# load packages
library(readr)
library(dplyr)
library(ggplot2)
Start by reading in the Porg data.
porg_data <- read_csv("https://itep-r.netlify.com/data/Porg_samples.csv")
Take a couple of minutes to get an overview of the data. Do you remember some of the functions to do that?
Show solution
view(porg_data)
glimpse(porg_data)
summary(porg_data)
What columns are there? What kinds of questions do you have about the data after looking at it. (Hint, I see some biomonotoring concentrations and some response times. Maybe Corundum is neurotoxic to porgs? Ask Dorian to find out for sure.)
Now create a scatterplot showing the relationship between conncetration and rxn_time.
Show solution
ggplot(data = porg_data, aes(x = Concentration, y = rxn_time)) +
geom_point()
What type of cleaning does this data set need? Let’s take a look at the lowest and highest concentration levels and see if anything looks odd.
Show solution
porg_data <- arrange(porg_data, Concentration)

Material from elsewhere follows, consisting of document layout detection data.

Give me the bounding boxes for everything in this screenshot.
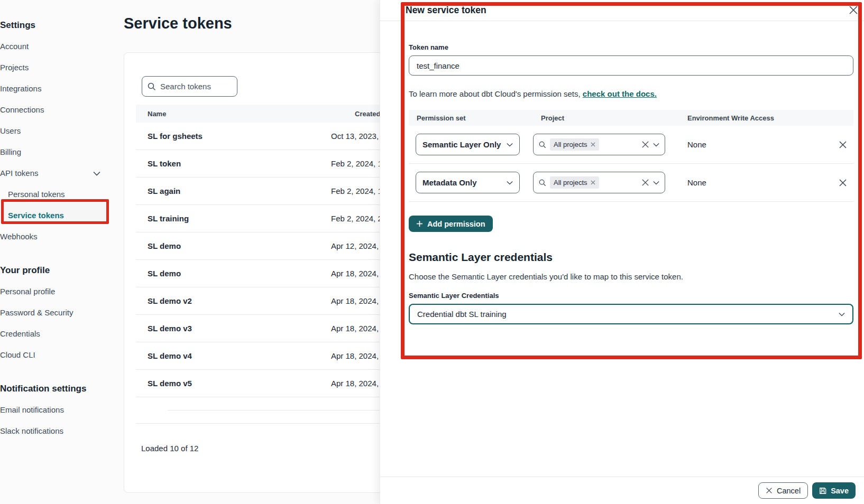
sidebar-item-personal-profile[interactable]: Personal profile [0,281,117,302]
semantic-layer-credentials-select[interactable]: Credential dbt SL training [409,304,853,324]
token-name-label: Token name [409,43,853,51]
token-name: SL demo [136,241,331,250]
new-service-token-drawer: New service token Token name To learn mo… [380,0,864,504]
permissions-table-header: Permission set Project Environment Write… [409,110,853,126]
sidebar-item-billing[interactable]: Billing [0,142,117,163]
permission-set-select[interactable]: Semantic Layer Only [416,134,520,155]
save-label: Save [831,487,849,495]
permission-set-value: Semantic Layer Only [422,140,501,149]
search-icon [539,141,546,148]
semantic-layer-credentials-heading: Semantic Layer credentials [409,251,853,264]
permission-set-select[interactable]: Metadata Only [416,172,520,193]
token-name: SL demo v3 [136,324,331,333]
chevron-down-icon [93,171,100,176]
column-header-permission-set: Permission set [409,114,533,122]
chevron-down-icon [653,143,659,147]
page-title: Service tokens [124,15,232,32]
add-permission-button[interactable]: Add permission [409,216,493,232]
docs-text: To learn more about dbt Cloud's permissi… [409,89,583,98]
column-header-project: Project [533,114,679,122]
sidebar-item-email-notifications[interactable]: Email notifications [0,399,117,421]
sidebar-item-webhooks[interactable]: Webhooks [0,226,117,247]
semantic-layer-credentials-description: Choose the Semantic Layer credentials yo… [409,272,853,281]
docs-link[interactable]: check out the docs. [583,89,657,98]
token-name-input[interactable] [409,55,853,76]
sidebar-item-credentials[interactable]: Credentials [0,323,117,344]
token-name: SL for gsheets [136,132,331,141]
drawer-body: Token name To learn more about dbt Cloud… [380,43,864,324]
sidebar-item-password-security[interactable]: Password & Security [0,302,117,323]
docs-helper-text: To learn more about dbt Cloud's permissi… [409,89,853,98]
sidebar-item-cloud-cli[interactable]: Cloud CLI [0,344,117,366]
token-name: SL demo v4 [136,351,331,360]
sidebar-item-account[interactable]: Account [0,36,117,57]
environment-write-access-value: None [679,140,832,149]
token-name: SL training [136,214,331,223]
permission-set-value: Metadata Only [422,178,477,187]
token-name: SL demo [136,269,331,278]
sidebar-item-service-tokens[interactable]: Service tokens [0,205,117,226]
sidebar-heading-your-profile: Your profile [0,260,117,281]
project-multiselect[interactable]: All projects [533,134,665,155]
cancel-button[interactable]: Cancel [758,482,808,499]
search-input[interactable] [160,82,224,91]
sidebar-item-personal-tokens[interactable]: Personal tokens [0,184,117,205]
sidebar-item-api-tokens[interactable]: API tokens [0,163,117,184]
save-button[interactable]: Save [812,482,856,499]
token-name: SL token [136,159,331,168]
sidebar-heading-notification-settings: Notification settings [0,378,117,399]
plus-icon [416,220,423,227]
add-permission-label: Add permission [427,220,485,228]
api-tokens-label: API tokens [0,163,39,184]
column-header-name: Name [136,110,331,118]
chevron-down-icon [507,181,513,185]
settings-sidebar: Settings Account Projects Integrations C… [0,0,117,504]
drawer-title: New service token [406,5,486,16]
permissions-table: Permission set Project Environment Write… [409,110,853,202]
semantic-layer-credentials-label: Semantic Layer Credentials [409,292,853,300]
clear-selection-icon[interactable] [641,141,649,148]
close-icon [766,487,773,494]
close-icon[interactable] [847,4,860,16]
clear-selection-icon[interactable] [641,179,649,186]
sidebar-item-projects[interactable]: Projects [0,57,117,78]
permission-row: Semantic Layer Only All projects [409,126,853,164]
chevron-down-icon [653,181,659,185]
project-multiselect[interactable]: All projects [533,172,665,193]
search-icon [148,82,156,91]
drawer-header: New service token [380,0,864,21]
project-chip: All projects [550,138,599,151]
cancel-label: Cancel [777,487,801,495]
credentials-selected-value: Credential dbt SL training [417,310,507,319]
remove-chip-icon[interactable] [591,142,595,147]
delete-permission-icon[interactable] [832,179,853,187]
search-icon [539,179,546,186]
sidebar-item-integrations[interactable]: Integrations [0,78,117,99]
project-chip-label: All projects [554,179,587,186]
sidebar-item-users[interactable]: Users [0,120,117,142]
token-name: SL demo v2 [136,296,331,305]
delete-permission-icon[interactable] [832,141,853,149]
token-name: SL demo v5 [136,379,331,388]
project-chip: All projects [550,176,599,189]
chevron-down-icon [507,143,513,147]
remove-chip-icon[interactable] [591,180,595,185]
token-name: SL again [136,186,331,195]
sidebar-item-slack-notifications[interactable]: Slack notifications [0,421,117,442]
permission-row: Metadata Only All projects [409,164,853,202]
chevron-down-icon [839,312,845,316]
save-disk-icon [819,487,826,494]
project-chip-label: All projects [554,141,587,148]
search-tokens-box[interactable] [142,76,237,97]
sidebar-item-connections[interactable]: Connections [0,99,117,120]
sidebar-heading-settings: Settings [0,15,117,36]
column-header-environment-write-access: Environment Write Access [679,114,832,122]
environment-write-access-value: None [679,178,832,187]
drawer-footer: Cancel Save [380,477,864,504]
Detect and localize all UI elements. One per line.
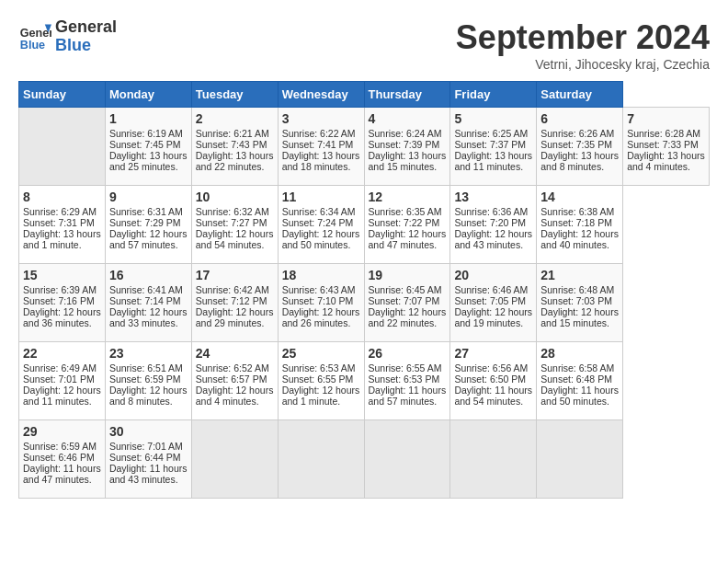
sunset-text: Sunset: 7:33 PM xyxy=(627,139,705,150)
header-day-tuesday: Tuesday xyxy=(191,82,278,108)
calendar-cell: 26Sunrise: 6:55 AMSunset: 6:53 PMDayligh… xyxy=(364,342,450,420)
sunrise-text: Sunrise: 6:24 AM xyxy=(369,128,447,139)
sunset-text: Sunset: 7:10 PM xyxy=(282,295,360,306)
sunset-text: Sunset: 7:45 PM xyxy=(109,139,188,150)
daylight-text: Daylight: 11 hours and 43 minutes. xyxy=(109,463,188,485)
sunset-text: Sunset: 7:03 PM xyxy=(540,295,619,306)
sunrise-text: Sunrise: 6:55 AM xyxy=(369,362,447,373)
daylight-text: Daylight: 12 hours and 29 minutes. xyxy=(196,306,274,328)
day-number: 4 xyxy=(369,111,447,126)
logo-icon: General Blue xyxy=(18,20,51,53)
calendar-cell: 29Sunrise: 6:59 AMSunset: 6:46 PMDayligh… xyxy=(19,420,106,499)
sunrise-text: Sunrise: 6:52 AM xyxy=(196,362,274,373)
sunset-text: Sunset: 7:16 PM xyxy=(23,295,101,306)
daylight-text: Daylight: 12 hours and 54 minutes. xyxy=(196,228,274,250)
location-subtitle: Vetrni, Jihocesky kraj, Czechia xyxy=(456,57,710,72)
day-number: 18 xyxy=(282,268,360,282)
sunrise-text: Sunrise: 6:21 AM xyxy=(196,128,274,139)
day-number: 21 xyxy=(540,268,619,282)
sunset-text: Sunset: 6:55 PM xyxy=(282,373,360,385)
calendar-cell: 5Sunrise: 6:25 AMSunset: 7:37 PMDaylight… xyxy=(450,108,537,186)
calendar-cell: 17Sunrise: 6:42 AMSunset: 7:12 PMDayligh… xyxy=(191,264,278,342)
sunset-text: Sunset: 6:59 PM xyxy=(109,373,188,385)
calendar-cell xyxy=(19,108,106,186)
calendar-cell: 7Sunrise: 6:28 AMSunset: 7:33 PMDaylight… xyxy=(623,108,710,186)
header-row: SundayMondayTuesdayWednesdayThursdayFrid… xyxy=(19,82,710,108)
sunrise-text: Sunrise: 6:49 AM xyxy=(23,362,101,373)
sunset-text: Sunset: 6:53 PM xyxy=(369,373,447,385)
day-number: 11 xyxy=(282,190,360,204)
calendar-cell xyxy=(278,420,364,499)
day-number: 5 xyxy=(454,111,532,126)
calendar-cell: 24Sunrise: 6:52 AMSunset: 6:57 PMDayligh… xyxy=(191,342,278,420)
sunset-text: Sunset: 7:39 PM xyxy=(369,139,447,150)
sunset-text: Sunset: 7:41 PM xyxy=(282,139,360,150)
logo: General Blue General Blue xyxy=(18,18,117,55)
sunset-text: Sunset: 7:07 PM xyxy=(369,295,447,306)
daylight-text: Daylight: 13 hours and 11 minutes. xyxy=(454,150,532,172)
calendar-table: SundayMondayTuesdayWednesdayThursdayFrid… xyxy=(18,81,710,499)
calendar-cell: 13Sunrise: 6:36 AMSunset: 7:20 PMDayligh… xyxy=(450,186,537,264)
sunrise-text: Sunrise: 6:41 AM xyxy=(109,284,188,295)
sunset-text: Sunset: 7:22 PM xyxy=(369,217,447,228)
sunset-text: Sunset: 7:29 PM xyxy=(109,217,188,228)
calendar-cell: 2Sunrise: 6:21 AMSunset: 7:43 PMDaylight… xyxy=(191,108,278,186)
day-number: 3 xyxy=(282,111,360,126)
sunset-text: Sunset: 7:12 PM xyxy=(196,295,274,306)
calendar-cell: 3Sunrise: 6:22 AMSunset: 7:41 PMDaylight… xyxy=(278,108,364,186)
sunrise-text: Sunrise: 6:43 AM xyxy=(282,284,360,295)
day-number: 20 xyxy=(454,268,532,282)
sunset-text: Sunset: 7:20 PM xyxy=(454,217,532,228)
calendar-cell: 20Sunrise: 6:46 AMSunset: 7:05 PMDayligh… xyxy=(450,264,537,342)
calendar-cell xyxy=(537,420,623,499)
calendar-cell: 19Sunrise: 6:45 AMSunset: 7:07 PMDayligh… xyxy=(364,264,450,342)
daylight-text: Daylight: 12 hours and 22 minutes. xyxy=(369,306,447,328)
day-number: 29 xyxy=(23,424,101,439)
sunrise-text: Sunrise: 6:42 AM xyxy=(196,284,274,295)
calendar-cell: 12Sunrise: 6:35 AMSunset: 7:22 PMDayligh… xyxy=(364,186,450,264)
header-day-monday: Monday xyxy=(105,82,191,108)
daylight-text: Daylight: 12 hours and 1 minute. xyxy=(282,385,360,407)
calendar-body: 1Sunrise: 6:19 AMSunset: 7:45 PMDaylight… xyxy=(19,108,710,499)
sunrise-text: Sunrise: 6:35 AM xyxy=(369,206,447,217)
calendar-week-4: 22Sunrise: 6:49 AMSunset: 7:01 PMDayligh… xyxy=(19,342,710,420)
daylight-text: Daylight: 12 hours and 4 minutes. xyxy=(196,385,274,407)
calendar-week-5: 29Sunrise: 6:59 AMSunset: 6:46 PMDayligh… xyxy=(19,420,710,499)
day-number: 15 xyxy=(23,268,101,282)
daylight-text: Daylight: 12 hours and 50 minutes. xyxy=(282,228,360,250)
sunset-text: Sunset: 6:44 PM xyxy=(109,452,188,463)
daylight-text: Daylight: 11 hours and 54 minutes. xyxy=(454,385,532,407)
sunrise-text: Sunrise: 6:34 AM xyxy=(282,206,360,217)
sunset-text: Sunset: 7:27 PM xyxy=(196,217,274,228)
day-number: 9 xyxy=(109,190,188,204)
daylight-text: Daylight: 13 hours and 15 minutes. xyxy=(369,150,447,172)
sunrise-text: Sunrise: 6:29 AM xyxy=(23,206,101,217)
daylight-text: Daylight: 12 hours and 43 minutes. xyxy=(454,228,532,250)
daylight-text: Daylight: 12 hours and 33 minutes. xyxy=(109,306,188,328)
sunrise-text: Sunrise: 6:38 AM xyxy=(540,206,619,217)
sunrise-text: Sunrise: 6:48 AM xyxy=(540,284,619,295)
day-number: 19 xyxy=(369,268,447,282)
daylight-text: Daylight: 12 hours and 15 minutes. xyxy=(540,306,619,328)
day-number: 16 xyxy=(109,268,188,282)
calendar-cell: 14Sunrise: 6:38 AMSunset: 7:18 PMDayligh… xyxy=(537,186,623,264)
day-number: 27 xyxy=(454,346,532,361)
calendar-cell: 16Sunrise: 6:41 AMSunset: 7:14 PMDayligh… xyxy=(105,264,191,342)
calendar-cell: 6Sunrise: 6:26 AMSunset: 7:35 PMDaylight… xyxy=(537,108,623,186)
day-number: 6 xyxy=(540,111,619,126)
calendar-cell: 27Sunrise: 6:56 AMSunset: 6:50 PMDayligh… xyxy=(450,342,537,420)
sunrise-text: Sunrise: 6:59 AM xyxy=(23,441,101,452)
sunset-text: Sunset: 7:05 PM xyxy=(454,295,532,306)
calendar-cell: 21Sunrise: 6:48 AMSunset: 7:03 PMDayligh… xyxy=(537,264,623,342)
day-number: 13 xyxy=(454,190,532,204)
calendar-week-3: 15Sunrise: 6:39 AMSunset: 7:16 PMDayligh… xyxy=(19,264,710,342)
calendar-cell: 4Sunrise: 6:24 AMSunset: 7:39 PMDaylight… xyxy=(364,108,450,186)
calendar-cell: 30Sunrise: 7:01 AMSunset: 6:44 PMDayligh… xyxy=(105,420,191,499)
sunset-text: Sunset: 7:37 PM xyxy=(454,139,532,150)
page-header: General Blue General Blue September 2024… xyxy=(18,18,710,72)
sunrise-text: Sunrise: 7:01 AM xyxy=(109,441,188,452)
sunrise-text: Sunrise: 6:32 AM xyxy=(196,206,274,217)
month-title: September 2024 xyxy=(456,18,710,57)
day-number: 26 xyxy=(369,346,447,361)
sunrise-text: Sunrise: 6:26 AM xyxy=(540,128,619,139)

porg_data <- arrange(porg_data, desc(Concentration))
Hmmm. Looks like there’s some negative numbers. Is that possible for Corundum measurements? We ask our team of Bot measurement analysts and they say NO! So, let’s filter out the negative concentration values.
Show solution
porg_data <- filter(porg_data, Concentration > 0)
Let’s look at the data set again. I see a units column. Are all the units the same? Looks like the Concentration units are in both ppb and ppm. Let’s add a column with consistent concentration units, and convert the ppm concentrations into ppb.
Show solution
porg_data <- mutate(porg_data, conc_ppb = ifelse(Conc_units == "ppm", Concentration * 1000, Concentration))
Remember the rule of plotting data? Hint: Plot the data, Plot the data, Plot the data
So, let’s re-plot the data
Show solution
ggplot(data = porg_data, aes(x = conc_ppb, y = rxn_time)) +
geom_point()
Let’s calculate the mean concentration by island to determine if there might be Corundum concentration differences by island. Do you remeber which function to use here?
Show solution
porg_island_summary <- group_by(porg_data, Island) %>%
summarise(mean_corundum = mean(conc_ppb))
Maybe making a box plot would help answer this question more clearly?
Show solution
ggplot(data = porg_data, aes(x = Island, y = conc_ppb)) +
geom_boxplot()
Let’s fill the boxplot with a different color for each island to make it look better.
Show solution
ggplot(data = porg_data, aes(x = Island, y = conc_ppb, fill = Island)) +
geom_boxplot()
Let’s make an individual scatterplot for each island. Remember which function to use?
Show solution
ggplot(data = porg_data, aes(x = conc_ppb, y = rxn_time)) +
geom_point() +
facet_wrap("Island")
Try an x-y scatter plot of conc_ppb and rxn_time and experiment with
geom_smooth(method = "loess")
Show solution
ggplot(data = porg_data, aes(x = conc_ppb, y = rxn_time)) +
geom_point() +
geom_smooth(method = "loess") +
facet_wrap(~Island)
Nice work Jedi Master! You are ready to tackle your own data set, maps, images, statistics, the universe!